鍾会は母親に4歳で「孝経」を、その後も「論語」「詩経」「尚書」「春秋左氏伝」などなど、様々な書物を読ませられ、暗喩させられました。
残された論文なども見ると、鍾会の才能はその教育によってしっかりと培われたものだと思います。なので決して鍾会自体の能力が欠けていたということはないでしょう。
ただ、逸話の端々を見ていると「人間性の面では欠けていたんだろうな……」とも思いますね。例え記録に偏りがあったとしても、それらの記録があるという人物に変わりもないですから。
面白いひと
さてそんな鍾会の何が面白いか。

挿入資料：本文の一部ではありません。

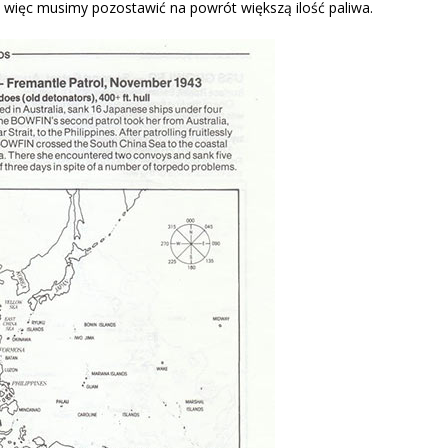
 więc musimy pozostawić na powrót większą ilość paliwa.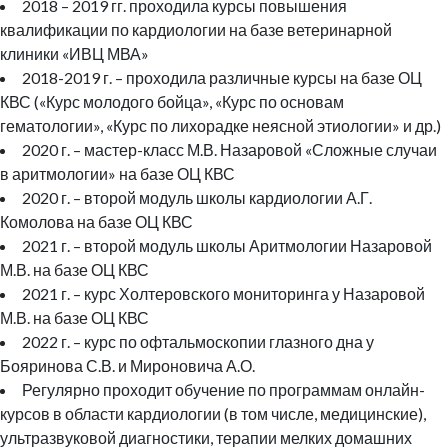
2018 – 2019 гг. проходила курсы повышения
квалификации по кардиологии на базе ветеринарной
клиники «ИВЦ МВА»
2018-2019 г. – проходила различные курсы на базе ОЦ
КВС («Курс молодого бойца», «Курс по основам
гематологии», «Курс по лихорадке неясной этиологии» и др.)
2020 г. – мастер-класс М.В. Назаровой «Сложные случаи
в аритмологии» на базе ОЦ КВС
2020 г. – второй модуль школы кардиологии А.Г.
Комолова на базе ОЦ КВС
2021 г. – второй модуль школы Аритмологии Назаровой
М.В. на базе ОЦ КВС
2021 г. – курс Холтеровского мониторинга у Назаровой
М.В. на базе ОЦ КВС
2022 г. – курс по офтальмоскопии глазного дна у
Бояринова С.В. и Мироновича А.О.
Регулярно проходит обучение по программам онлайн-
курсов в области кардиологии (в том числе, медицинские),
ультразвуковой диагностики, терапии мелких домашних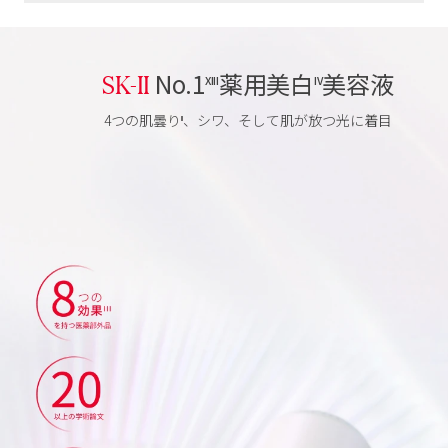
SK-II
No.1
薬用美白
美容液
XIII
IV
4つの肌曇り
、シワ、そして肌が放つ光に着目
II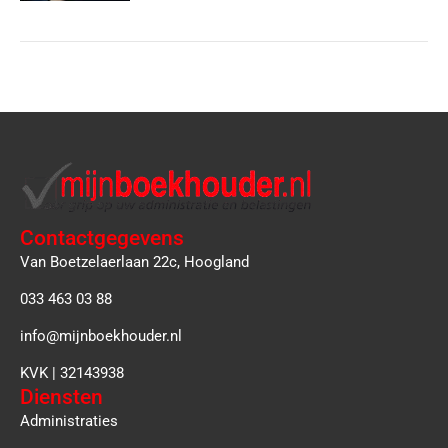
Contactgegevens
Van Boetzelaerlaan 22c, Hoogland
033 463 03 88
info@mijnboekhouder.nl
KVK | 32143938
Diensten
Administraties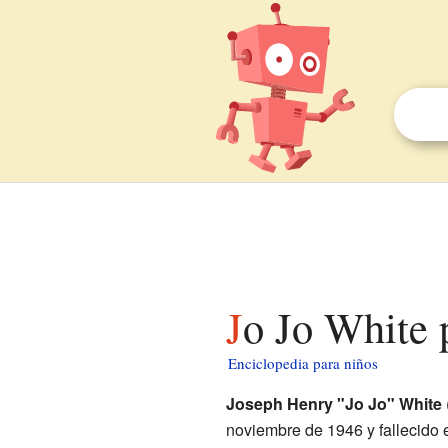
Jo Jo White 
Enciclopedia para niños
Joseph Henry "Jo Jo" White
noviembre de 1946 y fallecido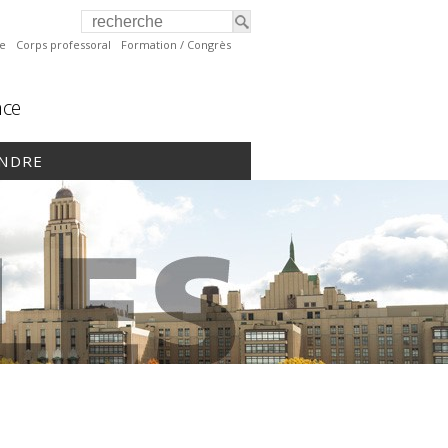
te
Corps professoral
Formation / Congrès
nce
INDRE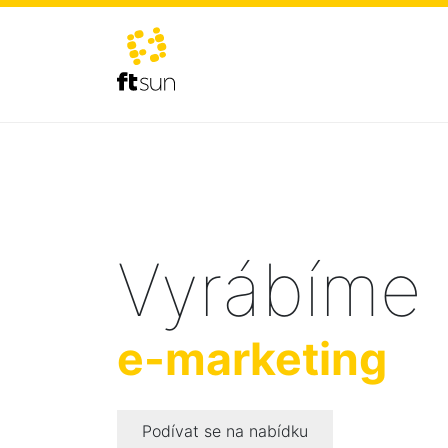
Vyrábíme
e-marketing
Podívat se na nabídku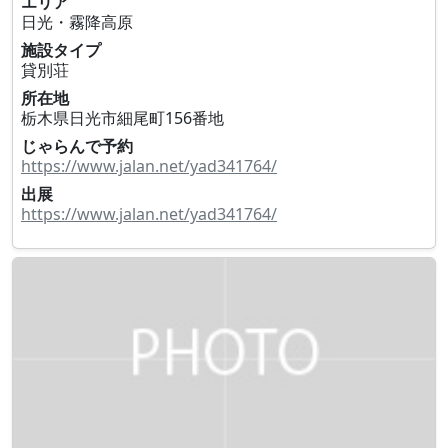
エリア
日光・霧降高原
施設タイプ
貸別荘
所在地
栃木県日光市細尾町156番地
じゃらんで予約
https://www.jalan.net/yad341764/
出展
https://www.jalan.net/yad341764/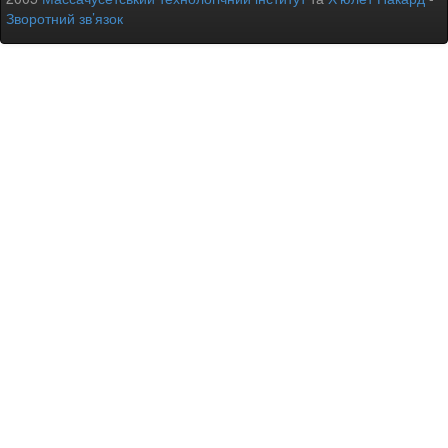
Зворотний зв’язок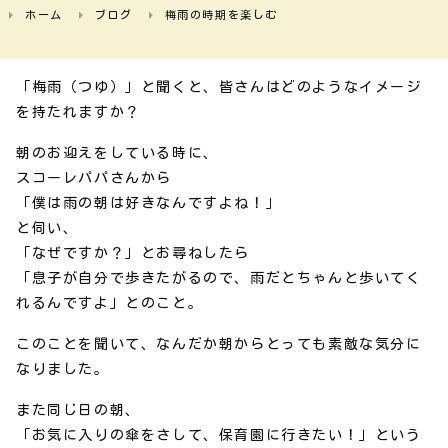
ホーム
ブログ
梅雨の時期を楽しむ
「梅雨（つゆ）」と聞くと、皆さんはどのようなイメージ
を持たれますか？
朝のお迎えをしている時に、
スコーレパパさんから
「僕は雨の朝は好きなんですよね！」
と伺い、
「なぜですか？」とお尋ねしたら
「息子が自分で歩きたがるので、雨だとちゃんと歩いてく
れるんですよ」とのこと。
このことを聞いて、なんだか朝からとっても素敵な気分に
なりました。
また同じ日の朝、
「お気に入りの傘をさして、保育園に行きたい！」という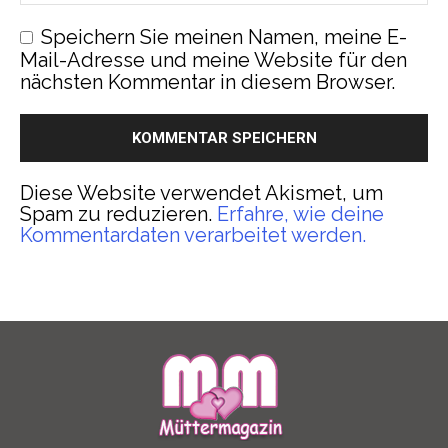
Speichern Sie meinen Namen, meine E-
Mail-Adresse und meine Website für den
nächsten Kommentar in diesem Browser.
Diese Website verwendet Akismet, um
Spam zu reduzieren.
Erfahre, wie deine
Kommentardaten verarbeitet werden.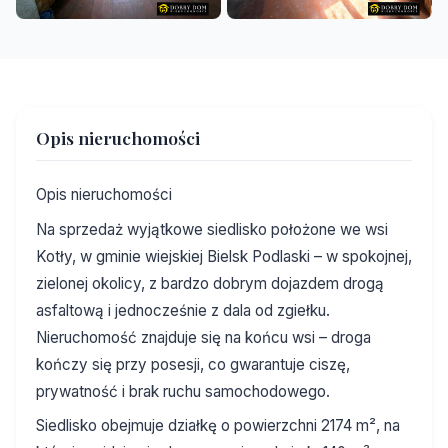
+17
Opis nieruchomości
Opis nieruchomości
Na sprzedaż wyjątkowe siedlisko położone we wsi
Kotły, w gminie wiejskiej Bielsk Podlaski – w spokojnej,
zielonej okolicy, z bardzo dobrym dojazdem drogą
asfaltową i jednocześnie z dala od zgiełku.
Nieruchomość znajduje się na końcu wsi – droga
kończy się przy posesji, co gwarantuje ciszę,
prywatność i brak ruchu samochodowego.
Siedlisko obejmuje działkę o powierzchni 2174 m², na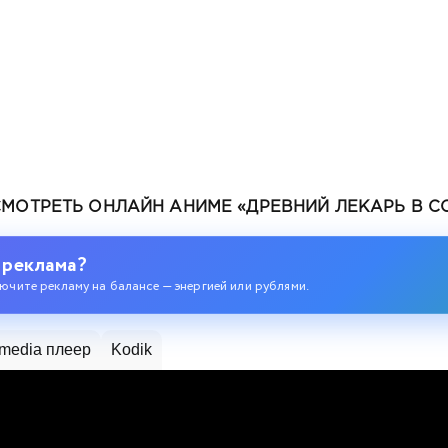
СМОТРЕТЬ ОНЛАЙН АНИМЕ «ДРЕВНИЙ ЛЕКАРЬ В С
ом 2
 реклама?
ючите рекламу на балансе — энергией или рублями.
media плеер
Kodik
ов 2
уровня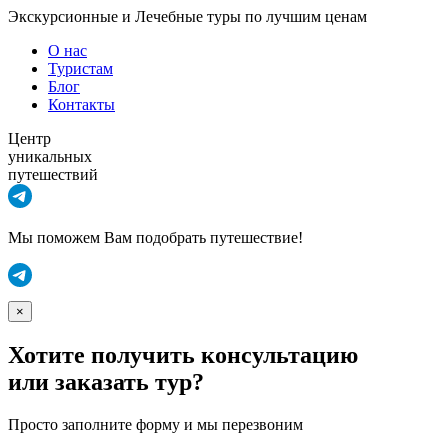
Экскурсионные и Лечебные туры по лучшим ценам
О нас
Туристам
Блог
Контакты
Центр
уникальных
путешествий
Мы поможем Вам подобрать путешествие!
×
Хотите получить консультацию
или заказать тур?
Просто заполните форму и мы перезвоним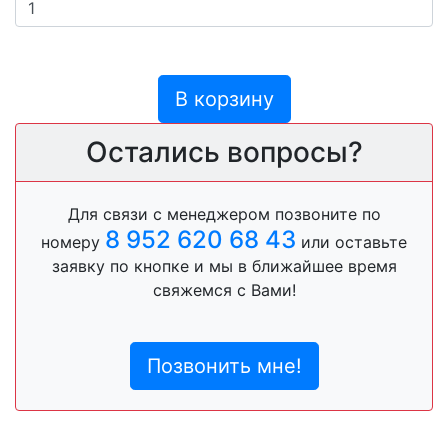
В корзину
Остались вопросы?
Для связи с менеджером позвоните по
8 952 620 68 43
номеру
или оставьте
заявку по кнопке и мы в ближайшее время
свяжемся с Вами!
Позвонить мне!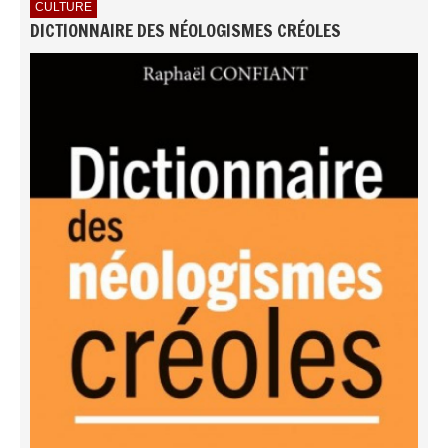
CULTURE
DICTIONNAIRE DES NÉOLOGISMES CRÉOLES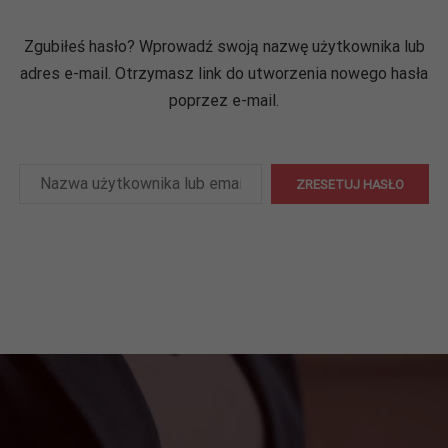
Zgubiłeś hasło? Wprowadź swoją nazwę użytkownika lub
adres e-mail. Otrzymasz link do utworzenia nowego hasła
poprzez e-mail.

時代は三国志末期、既に戦いは人と人ではなく、国と国との戦いになって来て久しい中。既に群雄割拠の時代はほとんど終わった中で、鍾会は己の才覚と力を信じて立ち上がった人物なのです。
……その結果がどうかは皆さんご存知のことですが。
それはもしかしたら姜維に上手いように乗せられただけかもしれませんが、個人的に鍾会は「三国志末期で三国志をもう一度やろうとした人」だと思います。
そう思うと鍾会、とっても面白い人物に見えては来ませんか?
三国志ライター センのひとりごと
三国志末期と言えば、文鴦がいますね。彼もまた三国志末期に生まれたばかりに、その才覚を活かせないまま終わった、時代が違っていたら……と思う人物です。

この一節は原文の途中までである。